Le budget provincial à saveur électoraliste de mardi s’est traduit en mesures ponctuelles offrant de petites joies sans lendemain plutôt qu’en mesures structurantes qui auraient entamé la transition écologique de l’économie et assuré le passage vers l’ère post-pandémique. Des recettes fiscales imprévues (12,4 milliards) placent le ministre des Finances dans une posture enviable et lui permettent de distribuer des cadeaux préélectoraux, mais le gouvernement échoue ainsi à répondre aux grands défis de l’heure.

Le budget des 500 $

En versant 500 $ à chaque adulte gagnant jusqu’à 100 000 $, le gouvernement opte pour une mesure ponctuelle et régressive. Si personne ne se plaint de recevoir cet argent, pour plusieurs, il agira comme un revenu supplémentaire imprévu plutôt qu’une aide financière. Cette mesure est inefficace, car elle ne cible pas les populations qui sont réputées être les plus affectées par l’inflation, c’est-à-dire les ménages gagnant moins de 60 000 $ (ou les personnes seules gagnant près de 30 000 $). Plutôt que d’offrir un réel soutien à celles et ceux qui pâtissent le plus de l’inflation, le gouvernement a choisi d’offrir une petite gâterie à la majeure partie de la population. Il avait pourtant un outil simple pour distribuer adéquatement ces sommes : le crédit d’impôt pour solidarité.
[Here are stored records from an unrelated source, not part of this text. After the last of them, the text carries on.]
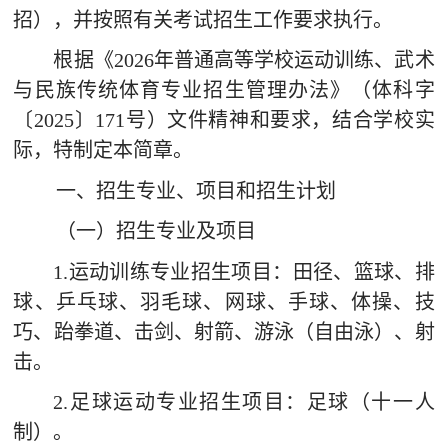
招），并按照有关
考试招生
工作要求执行。
网上报名
根据《
2026
年普通高等学校运动训练、武术
查询中心
与民族传统体育专业招生管理办法》（体科字
〔
2025
〕
171
号）文件精神和要求，结合学校实
际，特制定本简章。
一、招生专业、项目和招生计划
（一）招生专业及项目
1.
运动训练专业招生项目：
田径、篮球、排
球、乒乓球、羽毛球、网球、手球、体操、技
巧、跆拳道、击剑、射箭、游泳（自由泳）、射
击。
2.
足球运动专业招生项目：足球（十一人
制）。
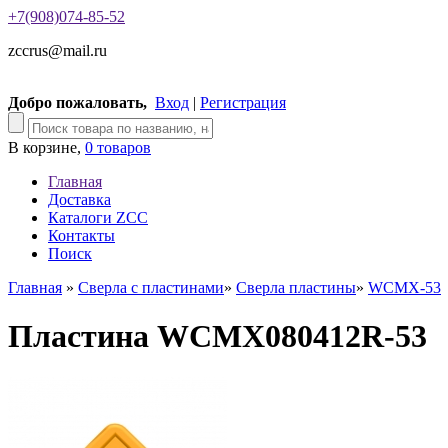
+7(908)074-85-52
zccrus@mail.ru
Добро пожаловать,
Вход
|
Регистрация
В корзине,
0 товаров
Главная
Доставка
Каталоги ZCC
Контакты
Поиск
Главная
»
Сверла с пластинами
»
Сверла пластины
»
WCMX-53
Пластина WCMX080412R-53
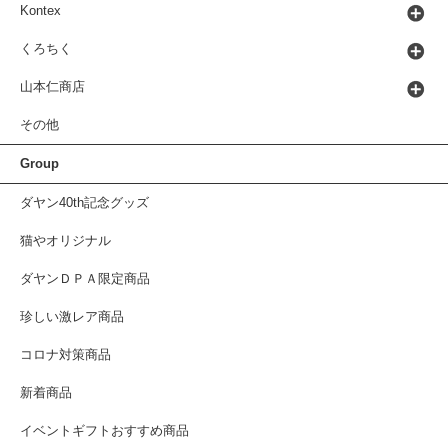
Kontex
くろちく
山本仁商店
その他
Group
ダヤン40th記念グッズ
猫やオリジナル
ダヤンＤＰＡ限定商品
珍しい激レア商品
コロナ対策商品
新着商品
イベントギフトおすすめ商品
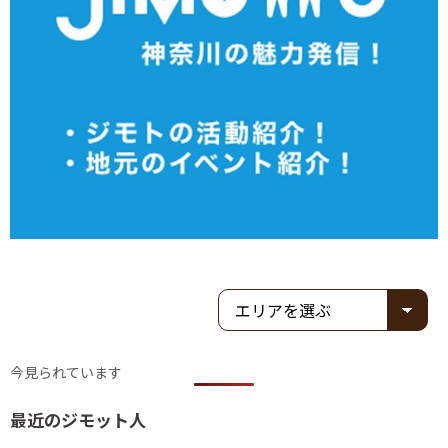
今見られています
最近のジモット人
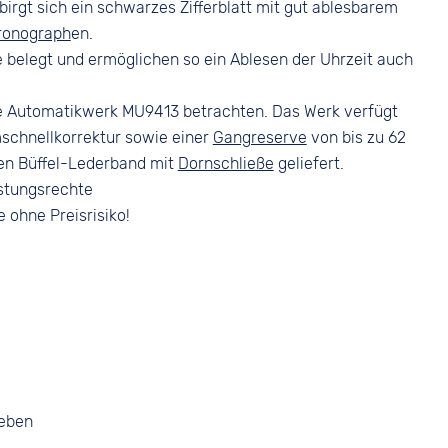
birgt sich ein schwarzes Zifferblatt mit gut ablesbarem
ronograph
en.
belegt und ermöglichen so ein Ablesen der Uhrzeit auch
ute Automatikwerk MU9413 betrachten. Das Werk verfügt
schnellkorrektur sowie einer
Gangreserve
von bis zu 62
en Büffel-Lederband mit
Dornschließe
geliefert.
stungsrechte
e ohne Preisrisiko!
geben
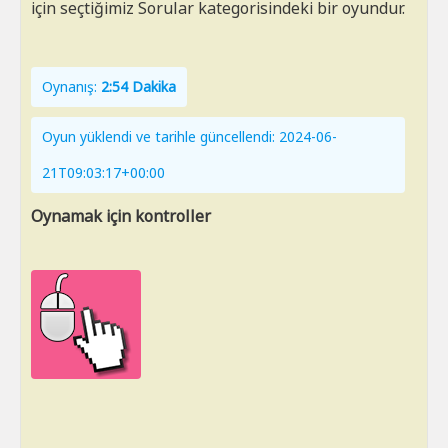
için seçtiğimiz Sorular kategorisindeki bir oyundur.
Oynanış:
2:54 Dakika
Oyun yüklendi ve tarihle güncellendi: 2024-06-
21T09:03:17+00:00
Oynamak için kontroller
Le gouvernement dispose de nombreux autres outils pour protéger le pouvoir d’achat des ménages québécois face à l’inflation, surtout les plus vulnérables. Un de ses pouvoirs consiste à exercer des pressions à la hausse sur les revenus à long terme, mesure qui serait appropriée dans le cadre d’une inflation qui n’est pas causée par une hausse de la consommation. Des mesures ayant des effets pérennes, comme la bonification du crédit d’impôt remboursable pour le soutien aux enfants et un nouveau rehaussement du plafond de l’aide maximale versée aux aînés de 70 ans et plus, ont été négligées. Elles auraient pourtant eu l’avantage de viser particulièrement les populations touchées par l’inflation. Dans le secteur des soins, il est à redouter que la privatisation des services projetée par le gouvernement, si elle s’applique à des domaines comme les soins à domicile ou l’hébergement, mine d’autant plus le pouvoir d’achat des femmes et particulièrement celui des femmes racisées, puisque les salaires y sont généralement plus bas dans le secteur privé que dans le réseau public.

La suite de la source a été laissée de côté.